Let $z \in \mathbb{C}$.
Let $ f(z)= \begin{cases} 1,& \text{if } |z|<\frac{1}{2}\\ 0, & \text{if} |z-2| <\frac{1}{2} \\ 0, & \text{if} |z-3| <\frac{1}{2} \end{cases}$
Let \begin{equation*} A = \begin{pmatrix} 4 & 1 & 0 & -4 & 0 & 0\\ 0 & 4 & -1 & 0 & -4 & 2\\ 0 & 0 & 6 & 0 & 0 & -6\\ 2 & 0 & 0 & -2 & 1 & 0\\ 0 & 2 & -1 & 0 & -2 & 2\\ 0 & 0 & 3 & 0 & 0 & -3\\ \end{pmatrix}\end{equation*}
Find $f(A)$.
Attempt:
We know that $\mathbb{C}^6$ is a Hilbert space. and $B(\mathbb{C}^6) \simeq \mathbb{M_6}$. So we can consider $A$ as a function in $B(\mathbb{C}^6)$
And we can write $Ae_j= \sum_{n=1}^6a_n e_n$, where $(e_n)$ is the orthonormal basis for $\mathbb{C}^6$.
Also I know that the spectrum $\sigma(A)= \{\text{eigenvalues of} A \}$
From here I'm not sure how to proceed.
I'm trying to solve this using Banach Algebra point of view. But any other suggestions will be much appreciated too!

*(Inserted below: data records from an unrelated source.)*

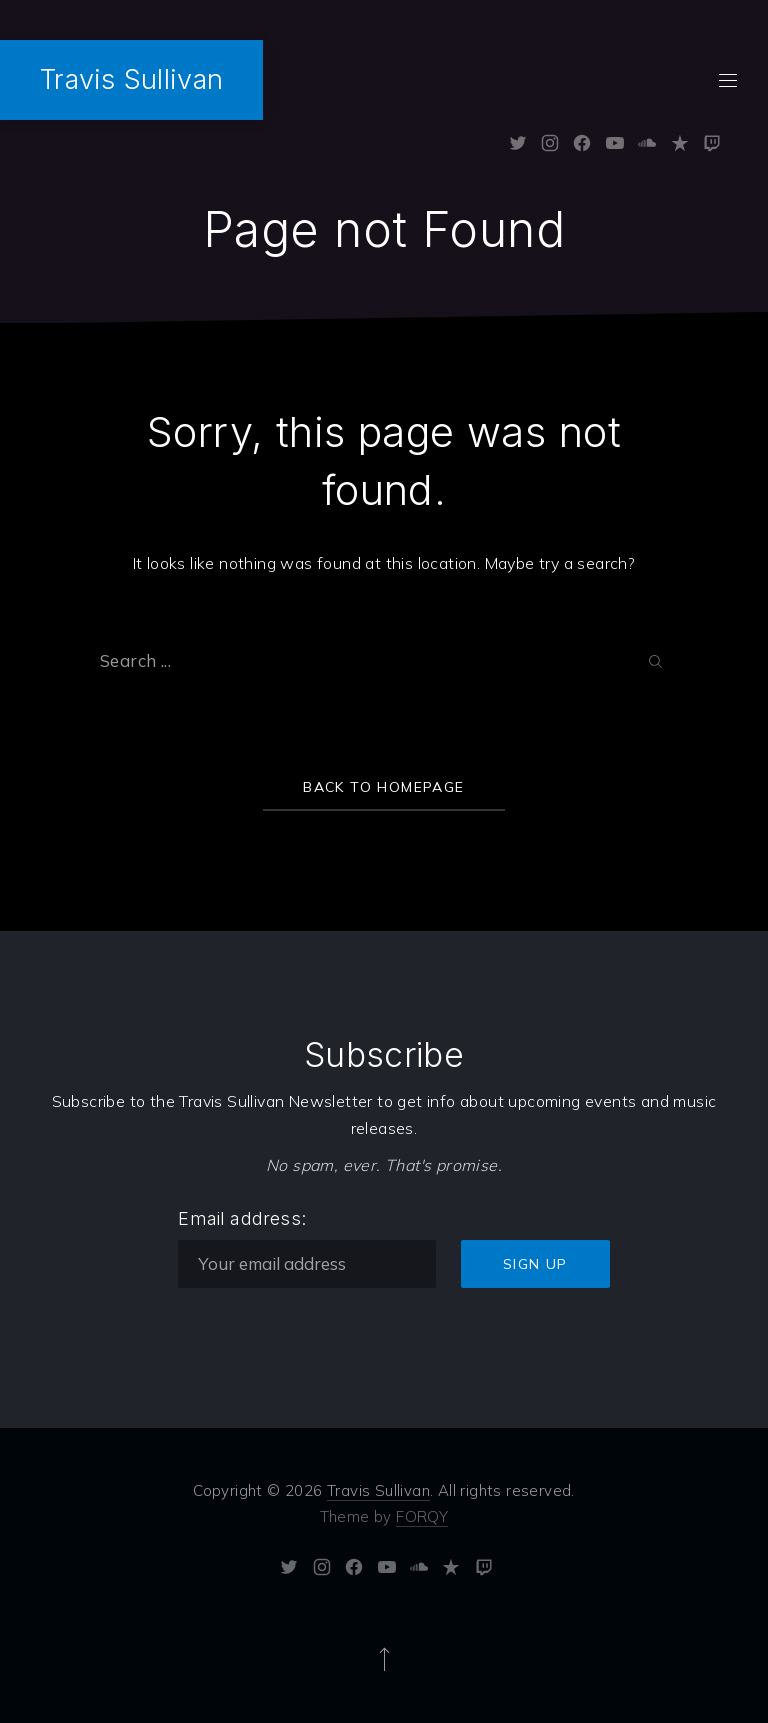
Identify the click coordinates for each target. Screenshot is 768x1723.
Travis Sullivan (131, 79)
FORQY (422, 1516)
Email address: (242, 1218)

EDIT: My apologies, there was a typo in the original question. Now corrected
Thank you!
Important edit: I just realized that $A$ is not a normal matrix. The technique below would work in general for a normal matrix, however I am not sure how $f(A)$ is even defined for a non-normal matrix. The continuous (or Borel for von Neumann algebras) functional calculus makes sense for normal elements only, as far as I remember.
Original Post:
Plugging the matrix in a calculator, you get the eigenvalues: $\sigma(A)=\{0,2,3\}$. The function $f$ you are defining is not defined on $0$, so I will write $c=f(0)$. If you can find a polynomial $p(z)$ such that $p(0)=c$, $p(2)=f(2)=0$ and $p(3)=f(3)=0$, (for example $p(z)=\frac{c}{6}(z-2)(z-3)$ is such a polynomial) then since $f=p$ on $\sigma(A)$ we have that $f(A)=p(A)$. But $p(A)$ is easily computed, for example if $p$ is the polynomial I mentioned earlier then $$p(A)=\frac{c}{6}(A-2I)(A-3I).$$